Embodiments of the invention also may be implemented in distributed computing environment, and wherein task is undertaken by the teleprocessing equipment that links by communication network.In distributed computing environment, program module both can be positioned at local memory device, also can be positioned at remote storage device.Thus, computer system 110 and/or one or more networked devices 146 can be thin (thin) client computer of handling hardly or not handling.

Computer system 110 can comprise certain operations person and peripheral system, as shown below, for example, may be operably coupled to direct access storage device 138 high capacity memory interface 137, may be operably coupled to the video interface 140 of display 142 and may be operably coupled to the network interface 144 of a plurality of networked devices 146.Display 142 can be any picture output device of output visual information.

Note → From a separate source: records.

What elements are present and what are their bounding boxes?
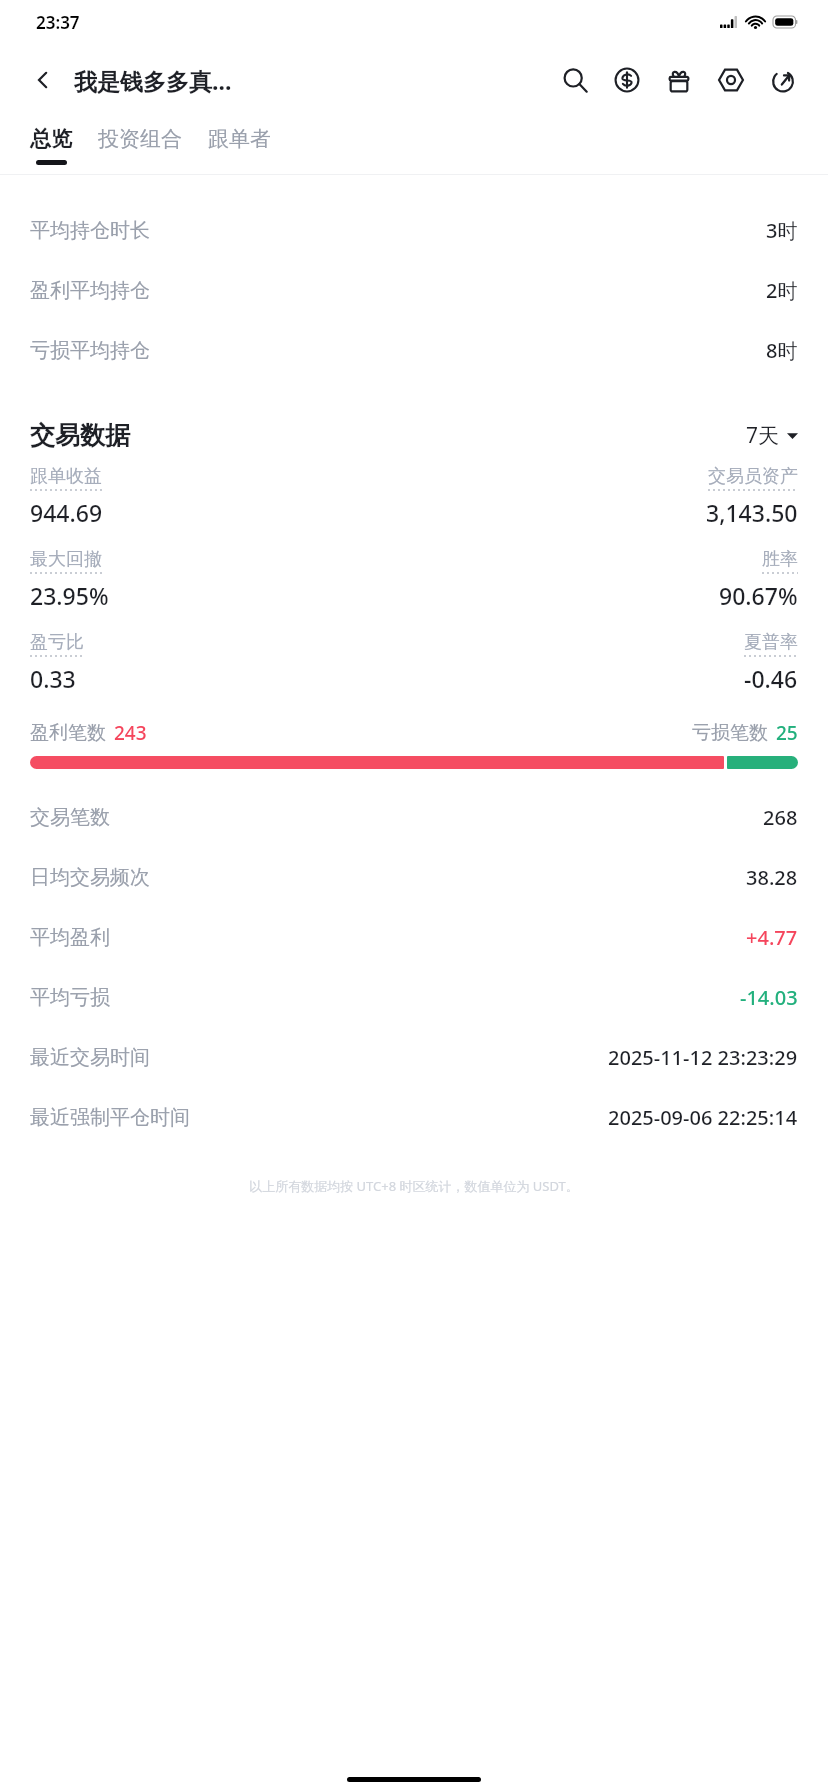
staticText: 交易笔数 <box>30 805 110 830</box>
staticText: 243 <box>114 720 147 746</box>
staticText: -0.46 <box>744 663 798 694</box>
button[interactable]: 跟单者 <box>208 126 271 152</box>
button[interactable]: Search <box>556 61 594 99</box>
staticText: 最近交易时间 <box>30 1045 150 1070</box>
staticText: 38.28 <box>746 864 798 891</box>
staticText: 7天 <box>746 421 780 450</box>
button[interactable]: 跟单收益 <box>30 465 414 528</box>
button[interactable]: 盈亏比 <box>30 631 414 694</box>
staticText: 3时 <box>766 217 798 244</box>
staticText: 23.95% <box>30 580 109 611</box>
staticText: 8时 <box>766 337 798 364</box>
staticText: 2025-09-06 22:25:14 <box>608 1104 798 1131</box>
staticText: -14.03 <box>740 984 798 1011</box>
button[interactable]: Settings <box>712 61 750 99</box>
staticText: 盈利笔数 <box>30 721 106 745</box>
staticText: 0.33 <box>30 663 76 694</box>
button[interactable]: 交易笔数 <box>0 787 828 847</box>
button[interactable]: 总览 <box>30 126 72 152</box>
staticText: 2025-11-12 23:23:29 <box>608 1044 798 1071</box>
staticText: 2时 <box>766 277 798 304</box>
button[interactable]: Share <box>764 61 802 99</box>
button[interactable]: Back <box>26 63 60 97</box>
staticText: 最近强制平仓时间 <box>30 1105 190 1130</box>
staticText: 以上所有数据均按 UTC+8 时区统计，数值单位为 USDT。 <box>0 1177 828 1195</box>
staticText: 日均交易频次 <box>30 865 150 890</box>
staticText: 23:37 <box>36 11 80 34</box>
staticText: 总览 <box>30 126 72 152</box>
button[interactable]: 最近强制平仓时间 <box>0 1087 828 1147</box>
button[interactable]: 平均亏损 <box>0 967 828 1027</box>
staticText: 胜率 <box>762 548 798 571</box>
staticText: 夏普率 <box>744 631 798 654</box>
staticText: 交易员资产 <box>708 465 798 488</box>
button[interactable]: Earnings <box>608 61 646 99</box>
button[interactable]: 最近交易时间 <box>0 1027 828 1087</box>
staticText: 盈亏比 <box>30 631 84 654</box>
staticText: 亏损平均持仓 <box>30 338 150 363</box>
staticText: 最大回撤 <box>30 548 102 571</box>
staticText: 25 <box>776 720 798 746</box>
staticText: 3,143.50 <box>706 497 798 528</box>
button[interactable]: 交易员资产 <box>414 465 798 528</box>
button[interactable]: 投资组合 <box>98 126 182 152</box>
button[interactable]: 7天 <box>746 421 798 450</box>
button[interactable]: 最大回撤 <box>30 548 414 611</box>
button[interactable]: Gift <box>660 61 698 99</box>
staticText: 跟单收益 <box>30 465 102 488</box>
staticText: 投资组合 <box>98 126 182 152</box>
staticText: +4.77 <box>746 924 798 951</box>
staticText: 跟单者 <box>208 126 271 152</box>
staticText: 944.69 <box>30 497 103 528</box>
button[interactable]: 平均盈利 <box>0 907 828 967</box>
staticText: 盈利平均持仓 <box>30 278 150 303</box>
button[interactable]: 我是钱多多真... <box>74 65 232 96</box>
staticText: 90.67% <box>719 580 798 611</box>
staticText: 亏损笔数 <box>692 721 768 745</box>
button[interactable]: 夏普率 <box>414 631 798 694</box>
staticText: 交易数据 <box>30 420 130 451</box>
button[interactable]: 平均持仓时长 <box>0 200 828 260</box>
staticText: 平均亏损 <box>30 985 110 1010</box>
button[interactable]: 盈利平均持仓 <box>0 260 828 320</box>
button[interactable]: 胜率 <box>414 548 798 611</box>
staticText: 平均盈利 <box>30 925 110 950</box>
button[interactable]: 亏损平均持仓 <box>0 320 828 380</box>
button[interactable]: 日均交易频次 <box>0 847 828 907</box>
staticText: 268 <box>763 804 798 831</box>
staticText: 平均持仓时长 <box>30 218 150 243</box>
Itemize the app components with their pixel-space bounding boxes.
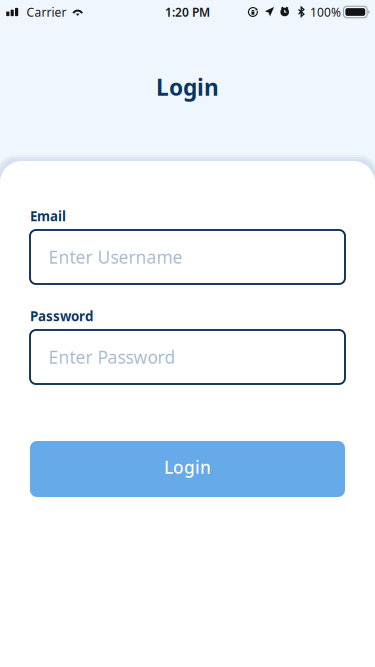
button[interactable]: Enter Username: [30, 230, 345, 284]
staticText: Login: [156, 72, 219, 102]
staticText: Email: [30, 207, 66, 225]
staticText: Login: [164, 456, 211, 478]
staticText: Carrier: [26, 4, 66, 20]
staticText: Enter Password: [48, 346, 176, 368]
button[interactable]: Login: [30, 441, 345, 497]
staticText: 1:20 PM: [165, 4, 210, 20]
button[interactable]: Enter Password: [30, 330, 345, 384]
staticText: Enter Username: [48, 246, 182, 268]
staticText: 100%: [310, 4, 341, 20]
staticText: Password: [30, 307, 93, 325]
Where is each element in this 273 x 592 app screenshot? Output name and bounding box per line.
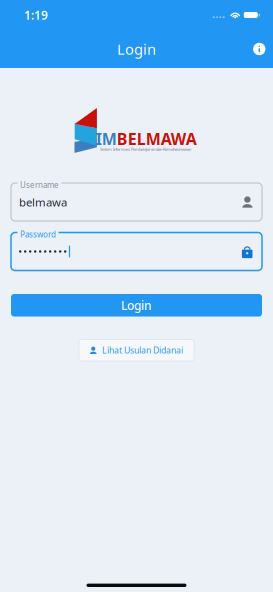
staticText: Sistem Informasi Pembelajaran dan Kemaha… [100, 146, 191, 152]
staticText: Username [20, 180, 59, 190]
staticText: Password [20, 229, 56, 240]
staticText: BELMAWA [117, 128, 197, 150]
button[interactable]: Info [242, 32, 273, 66]
staticText: Lihat Usulan Didanai [102, 344, 183, 356]
staticText: IM [96, 128, 117, 150]
staticText: Login [117, 39, 156, 59]
button[interactable]: Login [11, 294, 262, 316]
staticText: Login [121, 297, 152, 313]
button[interactable]: Lihat Usulan Didanai [79, 340, 194, 361]
staticText: belmawa [19, 194, 67, 210]
staticText: 1:19 [24, 7, 48, 23]
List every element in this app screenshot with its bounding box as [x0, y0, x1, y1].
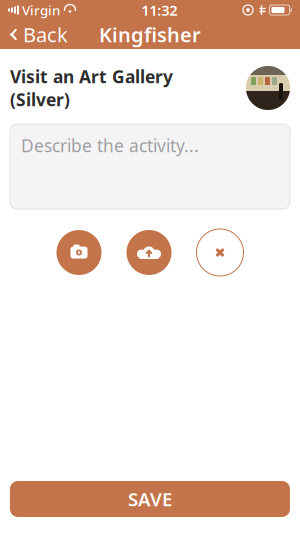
staticText: Virgin [22, 1, 60, 19]
button[interactable]: Back [0, 20, 77, 48]
button[interactable]: Describe the activity... [10, 124, 290, 209]
staticText: Visit an Art Gallery (Silver) [10, 65, 173, 111]
staticText: Kingfisher [99, 21, 201, 48]
staticText: Back [23, 21, 68, 48]
button[interactable]: Upload photo [126, 230, 172, 275]
button[interactable]: Take photo [56, 230, 102, 275]
staticText: Describe the activity... [21, 134, 199, 157]
staticText: SAVE [128, 487, 172, 511]
staticText: 11:32 [141, 0, 177, 20]
button[interactable]: Remove photo [196, 229, 244, 276]
button[interactable]: SAVE [10, 481, 290, 517]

Computer system 110 comprises at least one processor 112 as shown, and it obtains instruction and data from primary memory 116 through bus 114.Processor 112 can be any processor that is suitable for supporting method of the present invention.

Primary memory 116 is any enough big so that can hold the storer of necessary program and data structure.Primary memory 116 can be a memory device or its combination, comprises random access memory, non-volatile or backup of memory (for example programmable storage or flash memory, ROM (read-only memory) etc.).In addition, storer 116 can be believed to comprise the storer at physical location other place in computer system 110 or computing environment 100, for example as virtual memory or be stored in mass-memory unit (for example direct access storage device 138) or be coupled to any memory capacity of another computing machine of computer system 110 through bus 114.

Storer 116 disposes with operating system 118 as shown.Operating system 118 is the software that is used for the operation of managing computer system 110.The example of operating system 118 comprises IBM OS/400 , UNIX, Microsoft Deng.

Storer 116 also comprises one or more application programs 120 and has the task manager 130 of system status parameter monitor 132, event monitor 134 and action processing unit 136.Application program 120 and task manager 130 are to comprise a plurality of instruction software products, and described instruction resides at various storeies and memory device in the computing environment 100 constantly at each.When being read and carrying out by the one or more processors 112 in the computer system 110, application program 120 and task manager 130 make computer system 110 carry out steps necessary, to carry out step or the element that embodies each side of the present invention.Application program 120 can be mutual with database 139 (shown in storer 138).Any set of database 139 representative datas, and no matter the specific physical representation mode of data.Task manager 130 has a plurality of components as shown.Yet task manager 130 also can not provide the component of separation and implement, for example as the single software product of implementing in the process mode.Task manager 130 further describes with reference to Fig. 2.

Fig. 2 shows the illustrative relational view 200 of task manager 130 of the present invention and other parts.Task manager 130 is configured to feasible following fault in the data disposal system 110 is given a forecast becomes possibility.And then, task manager 130 for to avoid/solve and cause the problem of this fault to provide support.In one embodiment, the evolution of the one or more processing of task manager 130 by will running on data handling system 110 and the state of data handling system 110 change carry out relevant, thereby identification problem.When identifying the problem that causes fault when being correlated with, task manager is discerned the predetermined action of taking.Predetermined action is designed to avoid fault, or discerns and collect the key message that can deal with problems rapidly.Debugging when task manager 130 can in one or more processing, may be relevant with the solution of the problem of being discerned by determining to occur in, promptly be used for the fault generation and the incident of analysis purpose, thereby identification key message.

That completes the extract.